= Joshua Lawrence =

Joshua Lawrence (1778-1843), of Tarboro, North Carolina, was an influential Baptist minister in the eastern United States during the Baptist missions controversy in the early 19th century.

Joshua Lawrence was born September 10, 1778. Lawrence (or Lawrence's) in Edgecombe County, North Carolina was named for his family. He began preaching when he was about 23 years old. He quickly became an active and influential minister in the Kehukee Baptist Association. The Kehukee Association was organized in Halifax County, North Carolina in 1765 and is generally considered the fourth oldest Baptist association in the United States^{1}. Lawrence was often called upon to represent them at other associational meetings, and was regularly chosen to preach before the body and to serve on its committees (both before and after the separation of 1827). He was a man of limited education, but possessed natural talents of oratory and logic.

Cover of Lawrence's anti-mission book The American Telescope, by a Clodhopper, of North Carolina published in 1825.

In 1814, the Baptist Board of Foreign Missions was formed, which set about a controversy that would divide the Baptists in the United States. On one side were those who promoted the use of foreign and home mission societies, theological seminaries, and various church auxiliaries, and on the other side were those who rejected them as not conforming to the Scriptures. Joshua Lawrence took the position that such auxiliaries and societies were without scriptural command or example, and became one of the leading voices on the east coast against them. Hassell credits Lawrence with saving the Kehukee Association from becoming part of the missionary movement. Through his influence, the growing missionary tide, led by Elder Martin Ross, was abated and in 1827 the Kehukee Association "agreed that we discard all Missionary Societies, Bible Societies and Theological Seminaries,...believing these societies and institutions to be inventions of men, and not warranted from the word of God."
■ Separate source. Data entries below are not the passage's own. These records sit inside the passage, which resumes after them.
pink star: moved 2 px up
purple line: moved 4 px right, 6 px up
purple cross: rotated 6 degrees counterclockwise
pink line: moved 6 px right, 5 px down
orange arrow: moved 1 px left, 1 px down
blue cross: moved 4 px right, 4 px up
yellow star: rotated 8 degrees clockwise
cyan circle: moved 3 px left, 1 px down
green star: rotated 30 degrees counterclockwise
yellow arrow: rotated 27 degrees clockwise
In the two years following, the Kehukee Association reaffirmed this stance against opposition, and afterward became one of the leading "anti-missionary" associations. It is today considered the oldest Primitive Baptist association in existence. In Lawrence's day, the terminology Primitive Baptist was not in common usage, and the preferred term was usually Old School Baptist, which still retains a strong usage among Primitive Baptists on the East Coast.
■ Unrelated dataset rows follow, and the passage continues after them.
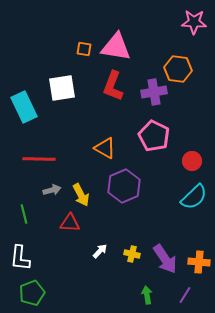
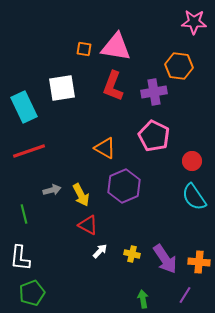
orange hexagon: moved 1 px right, 3 px up
red line: moved 10 px left, 8 px up; rotated 20 degrees counterclockwise
cyan semicircle: rotated 100 degrees clockwise
red triangle: moved 18 px right, 2 px down; rotated 25 degrees clockwise
green arrow: moved 4 px left, 4 px down
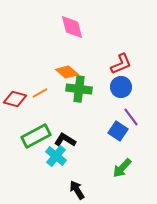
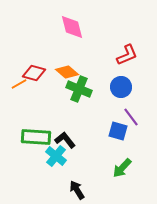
red L-shape: moved 6 px right, 9 px up
green cross: rotated 15 degrees clockwise
orange line: moved 21 px left, 9 px up
red diamond: moved 19 px right, 26 px up
blue square: rotated 18 degrees counterclockwise
green rectangle: moved 1 px down; rotated 32 degrees clockwise
black L-shape: rotated 20 degrees clockwise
Tarboro Church (now Primitive Baptist) was organized on February 7, 1819, by elders Joshua Lawrence, Martin Ross, Thomas Billings, and Thomas Meredith.
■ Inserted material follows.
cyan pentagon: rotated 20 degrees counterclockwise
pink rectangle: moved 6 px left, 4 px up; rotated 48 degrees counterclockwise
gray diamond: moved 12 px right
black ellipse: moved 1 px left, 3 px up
Some writings of Lawrence include Reminiscences, written in 1812, Declaration of Church Principles (1826), A Patriotic Discourse, preached on July 4, 1830, and later published, and Teeth to Teeth: Tom Thumb Tugging with the Wolves for the Sheepskin, written in 1837. Though not well known or widely read outside the Primitive Baptist movement, a few of Lawrence's writings are made available by the Primitive Baptist Library in Carthage, Illinois.

Joshua Lawrence married Mary Knight. He died in January 1843.

Sylvester Hassell summarized Lawrence's life in this way: "For more than forty years he advocated powerfully and fearlessly, both from pulpit and press, liberty of conscience, the specialty, spirituality and efficacy of God's salvation, and the unscripturalness and corruption of all the money based religious institutions of the nineteenth century, notwithstanding storms of slander and vituperation, and threats against his life, and during the latter part of his life, great physical debility and suffering." (Chapter 23, History of the Church of God)

==Footnote==
1. Philadelphia (1707), Charleston (1751), Sandy Creek (1758), and Kehukee (1765), but the 5th oldest if the General Six-Principle Baptist Rhode Island Yearly Meeting (org. 1670) is counted.